Differential induction of distinct glutathione-S-transferases of wheat by xenobiotics and by pathogen attack
- PMID: 8278547
- PMCID: PMC158905
- DOI: 10.1104/pp.102.4.1193
Differential induction of distinct glutathione-S-transferases of wheat by xenobiotics and by pathogen attack
Abstract
We have previously characterized a pathogen-induced gene from wheat (Triticum aestivum L.) that was named GstA1 based on sequence similarities with glutathione-S-transferases (GSTs) of maize (R. Dudler, C. Hertig, G. Rebmann, J. Bull, F. Mauch [1991] Mol Plant Microbe Interact 4: 14-18). We have constructed a full-length GstA1 cDNA by combinatorial polymerase chain reaction and demonstrate by functional expression of the cDNA in Escherichia coli that the GstA1-encoded protein has GST activity. An antiserum raised against a GstA1 fusion protein specifically recognized a protein with an apparent molecular mass of 29 kD on immunoblots of extracts from bacteria expressing the GstA1 cDNA and extracts from wheat inoculated with Erysiphe graminis. The GstA1-encoded protein was named GST29. RNA and immunoblot analysis showed that GstA1 was only weakly expressed in control plants and was specifically induced by pathogen attack and by the GST substrate glutathione, but not by various xenobiotics. In contrast, a structurally and antigenically unrelated GST with an apparent molecular mass of 25 kD that was detected with an antiserum raised against GSTs of maize was expressed at a high basal level. This GST25 and an additional immunoreactive protein named GST26 were strongly induced by cadmium and by the herbicides atrazine, paraquat, and alachlor, but not by pathogen attack.
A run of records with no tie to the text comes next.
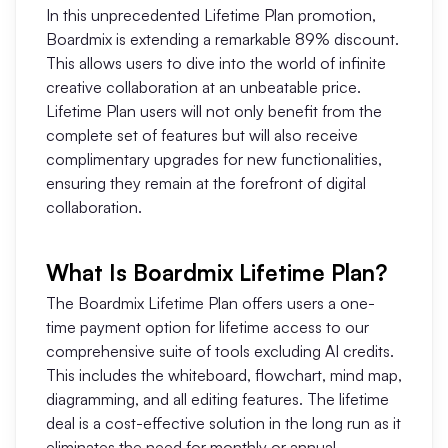
In this unprecedented Lifetime Plan promotion,
AI User Persona
AI Whiteboard
Boardmix is extending a remarkable 89% discount.
This allows users to dive into the world of infinite
AI SMART Goals
AI Presentation
creative collaboration at an unbeatable price.
AI BCG Matrix
AI Resume Builder
Lifetime Plan users will not only benefit from the
complete set of features but will also receive
complimentary upgrades for new functionalities,
Resources
ensuring they remain at the forefront of digital
collaboration.
Explore
Learn
What Is Boardmix Lifetime Plan?
Templates
Guide
The Boardmix Lifetime Plan offers users a one-
Download
Blog
time payment option for lifetime access to our
comprehensive suite of tools excluding AI credits.
What's New
This includes the whiteboard, flowchart, mind map,
diagramming, and all editing features. The lifetime
deal is a cost-effective solution in the long run as it
Enterprise
eliminates the need for monthly or annual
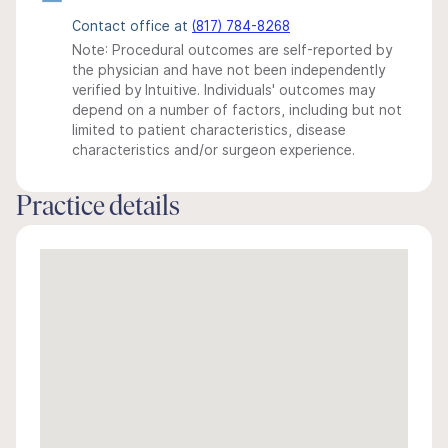
Contact office at
(817) 784-8268
Note: Procedural outcomes are self-reported by
the physician and have not been independently
verified by Intuitive. Individuals' outcomes may
depend on a number of factors, including but not
limited to patient characteristics, disease
characteristics and/or surgeon experience.
Practice details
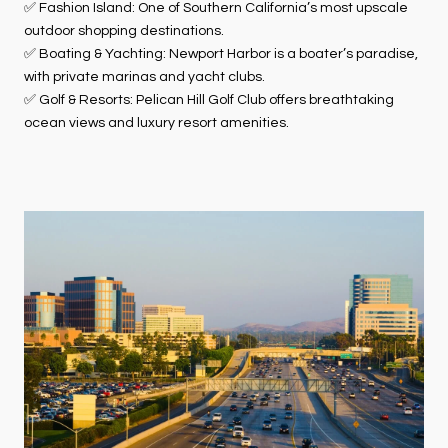
✅ Fashion Island: One of Southern California’s most upscale
outdoor shopping destinations.
✅ Boating & Yachting: Newport Harbor is a boater’s paradise,
with private marinas and yacht clubs.
✅ Golf & Resorts: Pelican Hill Golf Club offers breathtaking
ocean views and luxury resort amenities.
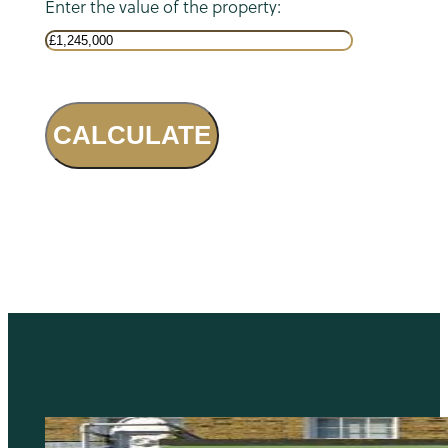
Enter the value of the property:
CALCULATE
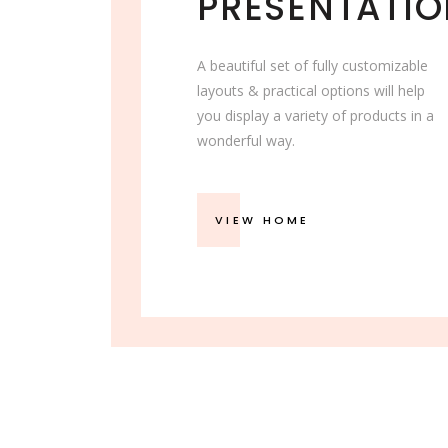
PRESENTATI
A beautiful set of fully customizable
layouts & practical options will help
you display a variety of products in a
wonderful way.
VIEW HOME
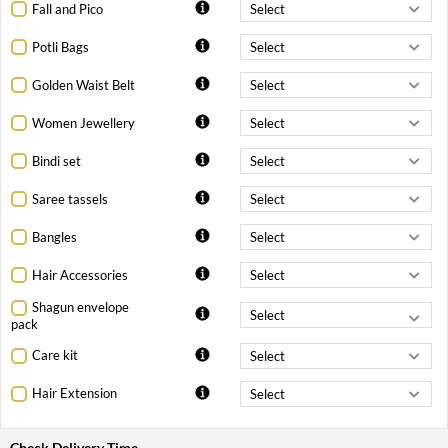
Fall and Pico
Potli Bags
Golden Waist Belt
Women Jewellery
Bindi set
Saree tassels
Bangles
Hair Accessories
Shagun envelope
pack
Care kit
Hair Extension
Check Delivery Time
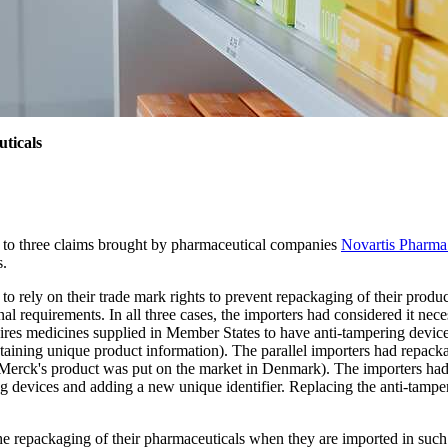
ticals
 to three claims brought by pharmaceutical companies
Novartis Phar
s.
 rely on their trade mark rights to prevent repackaging of their produc
l requirements. In all three cases, the importers had considered it nec
uires medicines supplied in Member States to have anti-tampering devices
ontaining unique product information). The parallel importers had repac
erck's product was put on the market in Denmark). The importers had dee
ng devices and adding a new unique identifier. Replacing the anti-tamp
 repackaging of their pharmaceuticals when they are imported in such c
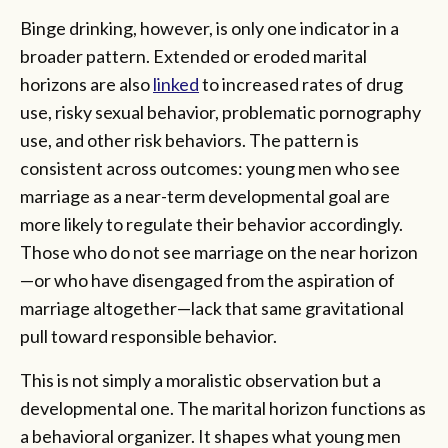
Binge drinking, however, is only one indicator in a
broader pattern. Extended or eroded marital
horizons are also
linked
to increased rates of drug
use, risky sexual behavior, problematic pornography
use, and other risk behaviors. The pattern is
consistent across outcomes: young men who see
marriage as a near-term developmental goal are
more likely to regulate their behavior accordingly.
Those who do not see marriage on the near horizon
—or who have disengaged from the aspiration of
marriage altogether—lack that same gravitational
pull toward responsible behavior.
This is not simply a moralistic observation but a
developmental one. The marital horizon functions as
a behavioral organizer. It shapes what young men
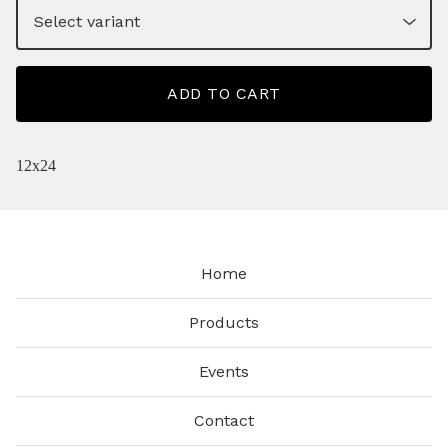
ADD TO CART
12x24
Home
Products
Events
Contact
Compared with the pathogen-induced GST29, GST25 and GST26 showed a high affinity toward glutathione-agarose and were much more active toward the model substrate 1-chloro-2,4-dinitrobenzene. Thus, wheat contains at least two distinct GST classes that are differentially regulated by xenobiotics and by pathogen attack and whose members have different enzymic properties. GST25 and GST26 appear to have a function in xenobiotic metabolism, whereas GST29 is speculated to fulfill a more specific role in defense reactions against pathogens.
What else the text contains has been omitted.